In the lead up to October’s budget, a policy group on obesity established by the Royal College of Physicians of Ireland (RCPI) advocated the introduction of a tax of up to 20% on sugar sweetened drinks. Hungary, Finland, France and a number of US states have already introduced similar taxes. However, there is still considerable debate as to whether the imposition of such taxes is effective or even appropriate.
The RCPI policy group called on the Government to take action, referring to the fact that one in four Irish school-children are classified as overweight or obese as “an epidemic”. The World Health Organisation and the EU have also identified childhood obesity as the most important public health problem in the developed world.
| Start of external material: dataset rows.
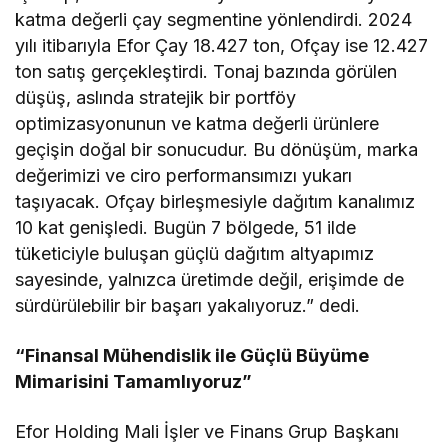
katma değerli çay segmentine yönlendirdi. 2024
yılı itibarıyla Efor Çay 18.427 ton, Ofçay ise 12.427
ton satış gerçekleştirdi. Tonaj bazında görülen
düşüş, aslında stratejik bir portföy
optimizasyonunun ve katma değerli ürünlere
geçişin doğal bir sonucudur. Bu dönüşüm, marka
değerimizi ve ciro performansımızı yukarı
taşıyacak. Ofçay birleşmesiyle dağıtım kanalımız
10 kat genişledi. Bugün 7 bölgede, 51 ilde
tüketiciyle buluşan güçlü dağıtım altyapımız
sayesinde, yalnızca üretimde değil, erişimde de
sürdürülebilir bir başarı yakalıyoruz.” dedi.
“Finansal Mühendislik ile Güçlü Büyüme
Mimarisini Tamamlıyoruz”
Efor Holding Mali İşler ve Finans Grup Başkanı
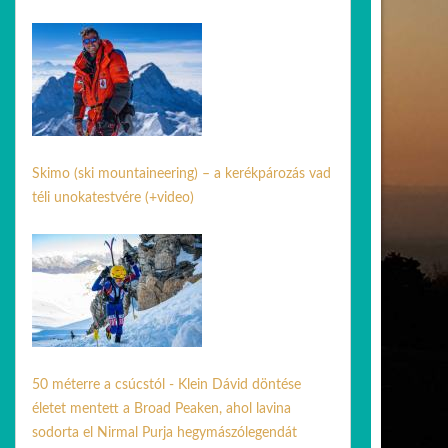
24 jún. 2026
Skimo (ski mountaineering) – a kerékpározás vad
téli unokatestvére (+video)
17 febr. 2026
50 méterre a csúcstól - Klein Dávid döntése
életet mentett a Broad Peaken, ahol lavina
sodorta el Nirmal Purja hegymászólegendát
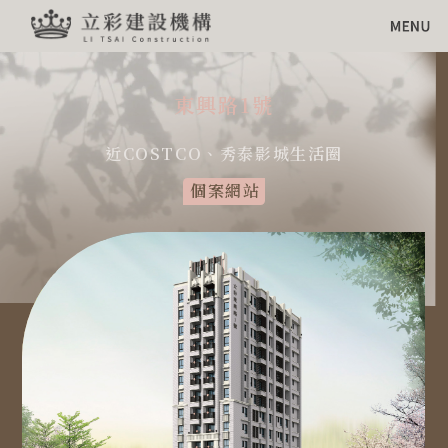
東興路1號
近COSTCO、秀泰影城生活圈
個案網站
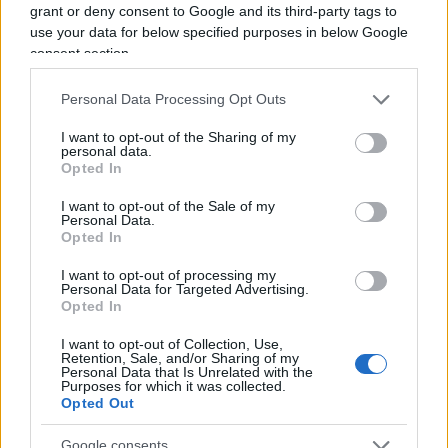
diversa a questi grandi temi del cambiamento
grant or deny consent to Google and its third-party tags to
use your data for below specified purposes in below Google
sociale. Da qui l’interesse a capirne di più, ad
consent section.
ascoltare argomentazioni che parlano di futuri
concreti, di impatti concreti sulle persone e la
Personal Data Processing Opt Outs
società.
I want to opt-out of the Sharing of my
personal data.
Opted In
I want to opt-out of the Sale of my
Personal Data.
Opted In
La consulenza e la magia del
I want to opt-out of processing my
Personal Data for Targeted Advertising.
cambiamento
Opted In
In questo contesto la consulenza accresce la sua
I want to opt-out of Collection, Use,
Retention, Sale, and/or Sharing of my
salienza sociale. Non solo da parte degli
Personal Data that Is Unrelated with the
Purposes for which it was collected.
investitori che utilizzano già ora una consulenza di
Opted Out
qualità, ma anche da parte degli altri investitori e
Google consents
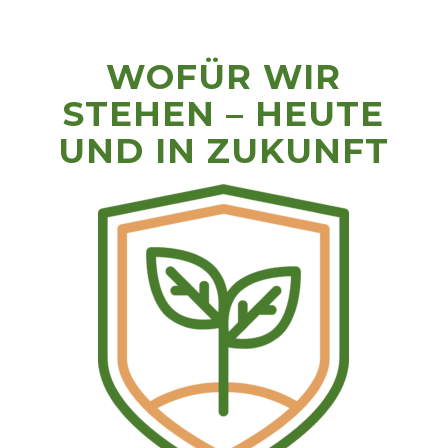
WOFÜR WIR
STEHEN – HEUTE
UND IN ZUKUNFT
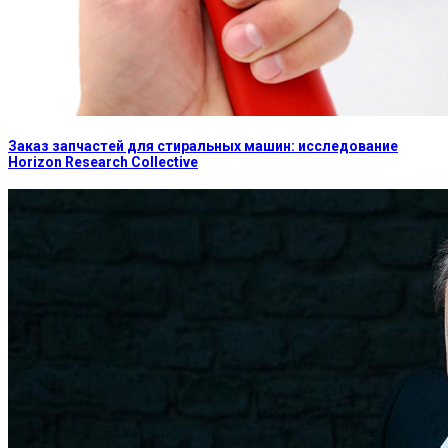
Заказ запчастей для стиральных машин: исследование
Horizon Research Collective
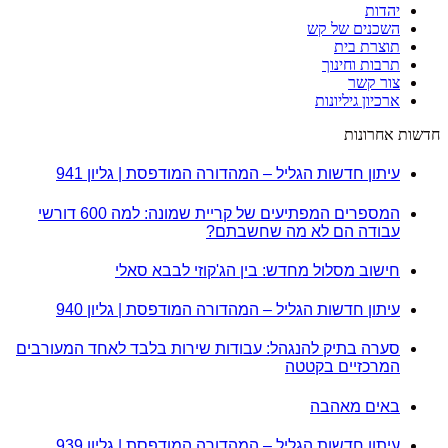
יהדות
השכנים של קש
תוצרת בית
תרבות וחינוך
צור קשר
ארכיון גיליונות
חדשות אחרונות
עיתון חדשות הגליל – המהדורה המודפסת | גליון 941
המספרים המפתיעים של קריית שמונה: למה 600 דורשי
עבודה הם לא מה שחשבתם?
חישוב מסלול מחדש: בין הג'קוזי לבבא סאלי
עיתון חדשות הגליל – המהדורה המודפסת | גליון 940
סערה בתיק להנגהל: עבודות שירות בלבד לאחד המעורבים
המרכזיים בקטטה
באים מאהבה
עיתון חדשות הגליל – המהדורה המודפסת | גליון 939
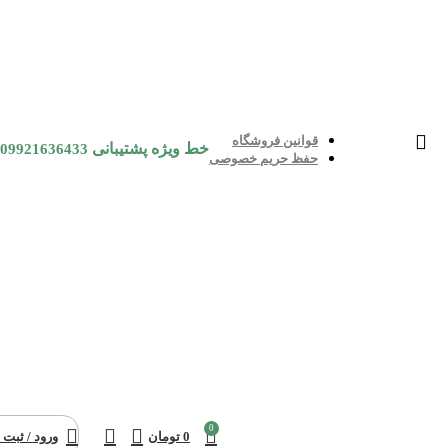
قوانین فروشگاه
خط ویژه پشتیبانی
09921636433
حفظ حریم خصوصی
0
0
تومان
ورود / ثبت 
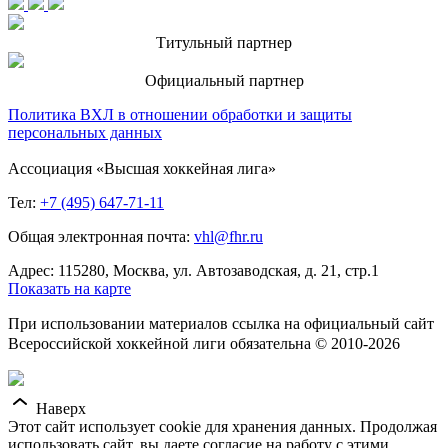
Титульный партнер
Официальный партнер
Политика ВХЛ в отношении обработки и защиты
персональных данных
Ассоциация «Высшая хоккейная лига»
Тел:
+7 (495) 647-71-11
Общая электронная почта:
vhl@fhr.ru
Адрес: 115280, Москва, ул. Автозаводская, д. 21, стр.1
Показать на карте
При использовании материалов ссылка на официальный сайт
Всероссийской хоккейной лиги обязательна © 2010-2026
Наверх
Этот сайт использует cookie для хранения данных. Продолжая
использовать сайт, вы даете согласие на работу с этими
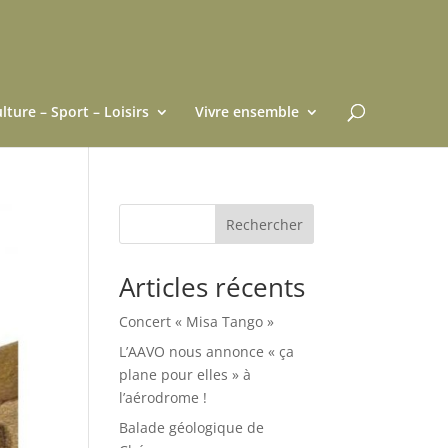
lture – Sport – Loisirs
Vivre ensemble
Rechercher
Articles récents
Concert « Misa Tango »
L’AAVO nous annonce « ça
plane pour elles » à
l’aérodrome !
Balade géologique de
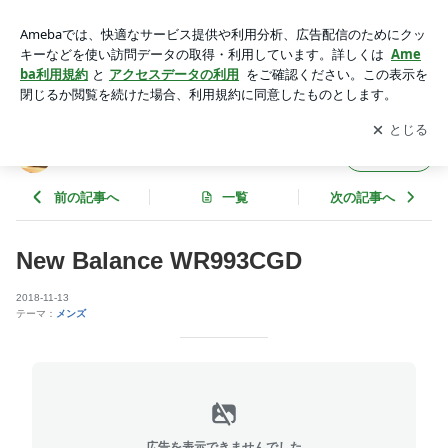
New Balance WR993CGD | neiRoのブログ
アプリをダウンロードして
ブログの更新通知
を受け取りまし
開く
ょう。
neiRoのブログ
フォロー
前の記事へ
一覧
次の記事へ
New Balance WR993CGD
2018-11-13
テーマ：
メンズ
広告を表示できませんでした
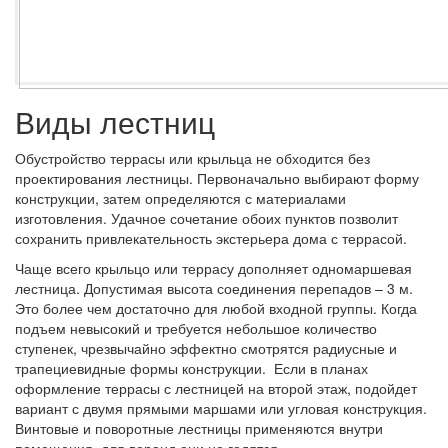
Виды лестниц
Обустройство террасы или крыльца не обходится без
проектирования лестницы. Первоначально выбирают форму
конструкции, затем определяются с материалами
изготовления. Удачное сочетание обоих пунктов позволит
сохранить привлекательность экстерьера дома с террасой.
Чаще всего крыльцо или террасу дополняет одномаршевая
лестница. Допустимая высота соединения перепадов – 3 м.
Это более чем достаточно для любой входной группы. Когда
подъем невысокий и требуется небольшое количество
ступенек, чрезвычайно эффектно смотрятся радиусные и
трапециевидные формы конструкции. Если в планах
оформление террасы с лестницей на второй этаж, подойдет
вариант с двумя прямыми маршами или угловая конструкция.
Винтовые и поворотные лестницы применяются внутри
A Health Impact Assessment of a proposed tax on sugar sweetened drinks, commissioned by the Department of Health in 2012, concluded that research on the relationship between the consumption of sugar sweetened drinks and obesity is inconclusive as weight gain depends on a number of factors. It also found that although price increases tend to decrease demand, the degree to which this happens is difficult to predict as consumer behaviour and potential industry responses can vary.
A similar study carried out in the UK and published in the British Medical Journal in October 2013 found that while a tax on sugar sweetened drinks should be used as part of a suite of measures to tackle obesity, it should not be considered in isolation. However, some commentators in the UK have suggested that as the cost of sugar sweetened drinks is so low, any price increase would be unlikely to affect consumption.
Despite the inconclusive nature of the research in this area, proposals to tax sugar sweetened drinks are gaining traction. This is an issue which is likely to remain on the agenda for health groups, industry, policy-makers and consumers for the foreseeable future.